Charles Ellicott Commentary Lamentations 2:1

Charles Ellicott Commentary

Lamentations 2:1

1819–1905
Anglican
Charles Ellicott
Charles Ellicott

Charles Ellicott Commentary

Lamentations 2:1

1819–1905
Anglican
SCRIPTURE

"How hath the Lord covered the daughter of Zion with a cloud in his anger! He hath cast down from heaven unto the earth the beauty of Israel, And hath not remembered his footstool in the day of his anger." — Lamentations 2:1 (ASV)

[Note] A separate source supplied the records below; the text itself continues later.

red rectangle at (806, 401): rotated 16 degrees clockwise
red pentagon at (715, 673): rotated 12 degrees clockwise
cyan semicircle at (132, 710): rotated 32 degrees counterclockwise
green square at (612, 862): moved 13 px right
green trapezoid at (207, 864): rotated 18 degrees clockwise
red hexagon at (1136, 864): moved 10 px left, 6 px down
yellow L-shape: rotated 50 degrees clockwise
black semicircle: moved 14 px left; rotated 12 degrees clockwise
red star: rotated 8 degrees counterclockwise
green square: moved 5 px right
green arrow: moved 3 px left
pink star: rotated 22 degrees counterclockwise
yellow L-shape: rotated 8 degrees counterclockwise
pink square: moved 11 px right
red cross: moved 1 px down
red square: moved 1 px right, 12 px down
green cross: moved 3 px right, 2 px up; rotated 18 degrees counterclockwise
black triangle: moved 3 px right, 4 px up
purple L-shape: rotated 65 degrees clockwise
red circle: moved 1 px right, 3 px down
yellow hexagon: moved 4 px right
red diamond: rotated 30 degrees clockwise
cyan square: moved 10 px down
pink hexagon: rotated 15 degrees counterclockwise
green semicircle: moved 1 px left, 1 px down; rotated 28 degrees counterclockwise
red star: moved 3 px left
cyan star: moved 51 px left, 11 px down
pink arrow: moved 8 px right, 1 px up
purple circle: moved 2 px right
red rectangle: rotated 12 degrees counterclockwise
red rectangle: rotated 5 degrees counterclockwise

How has the Lord ... —The second dirge follows the pattern of the first, opening with a description of the sufferings of Jerusalem (Lamentations 2:1–10), and closing with a dramatic soliloquy spoken as by the daughter of Zion (Lamentations 2:11–22).

The image that floats before the poet’s mind is that of a dark thunder-cloud breaking into a tempest, which overthrows the beauty of Israel, namely the Temple (Isaiah 64:11), or, as in 2 Samuel 1:19, the heroes who defended it. The footstool is, as in 1 Chronicles 28:2; Psalms 99:5, the ark of the covenant, which was involved in the destruction of the Temple. The “Lord” is, as before, Adonai, not Jehovah.